# Exercise description:
Throughout the records below, find each line holding "Shirt" and copy it.
══ Record excerpts
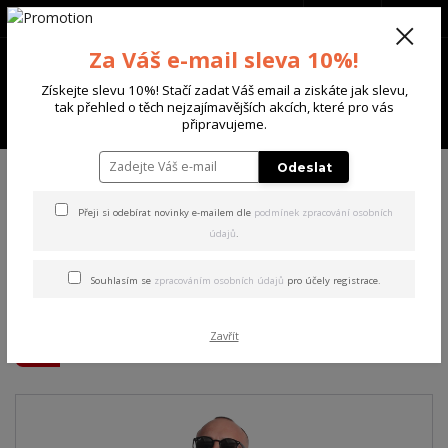
+420 702 136 620
(Po-Ne, 8-20 hod.)
CZK
0
Za Váš e-mail sleva 10%!
0 Kč
Získejte slevu 10%! Stačí zadat Váš email a ziskáte jak slevu,
tak přehled o těch nejzajímavějších akcích, které pro vás
Menu
připravujeme.
Úvod
PÁNSKÉ
TRIKA & TÍLKA
Yakuza pánské tričko s dlouhým
Odeslat
rukávem Guerrero Longsleeve T-Shirt black XL
Přeji si odebírat novinky e-mailem dle
podmínek zpracování osobních
údajů
.
Yakuza pánské tričko s
dlouhým rukávem Guerrero
Souhlasím se
zpracováním osobních údajů
pro účely registrace.
Longsleeve T-Shirt black XL
Zavřít
Akce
════
# Task solution:
rukávem Guerrero Longsleeve T-Shirt black XL
Longsleeve T-Shirt black XL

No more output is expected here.